Action item — Only lines holding "kaufen" are wanted; copy each of them from the records below.

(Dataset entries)
********
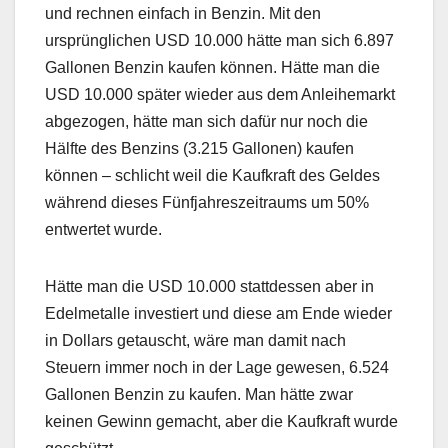
und rechnen einfach in Benzin. Mit den
ursprünglichen USD 10.000 hätte man sich 6.897
Gallonen Benzin kaufen können. Hätte man die
USD 10.000 später wieder aus dem Anleihemarkt
abgezogen, hätte man sich dafür nur noch die
Hälfte des Benzins (3.215 Gallonen) kaufen
können – schlicht weil die Kaufkraft des Geldes
während dieses Fünfjahreszeitraums um 50%
entwertet wurde.
Hätte man die USD 10.000 stattdessen aber in
Edelmetalle investiert und diese am Ende wieder
in Dollars getauscht, wäre man damit nach
Steuern immer noch in der Lage gewesen, 6.524
Gallonen Benzin zu kaufen. Man hätte zwar
keinen Gewinn gemacht, aber die Kaufkraft wurde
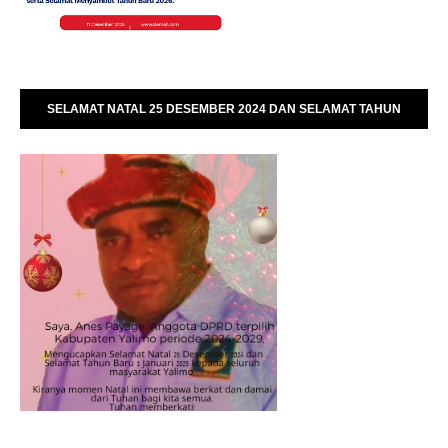
SELAMAT NATAL 25 DESEMBER 2024 DAN SELAMAT TAHUN
BARU 01 JANUARI 2025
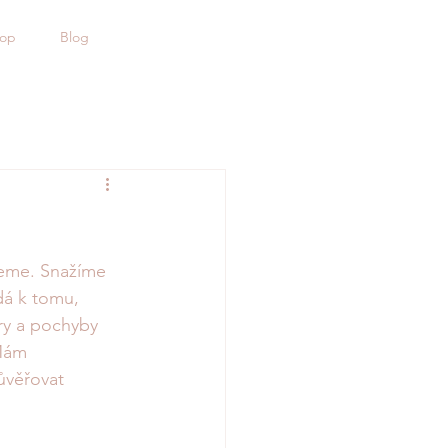
hop
Blog
ceme. Snažíme 
dá k tomu, 
ry a pochyby 
 Mám 
ůvěřovat 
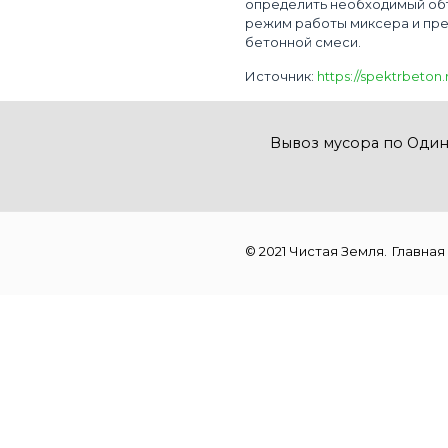
определить необходимый об
режим работы миксера и пр
бетонной смеси.
Источник:
https://spektrbeton.
Вывоз мусора по Оди
© 2021 Чистая Земля.
Главная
********
Result of this exercise —
Gallonen Benzin kaufen können. Hätte man die
Hälfte des Benzins (3.215 Gallonen) kaufen
Gallonen Benzin zu kaufen. Man hätte zwar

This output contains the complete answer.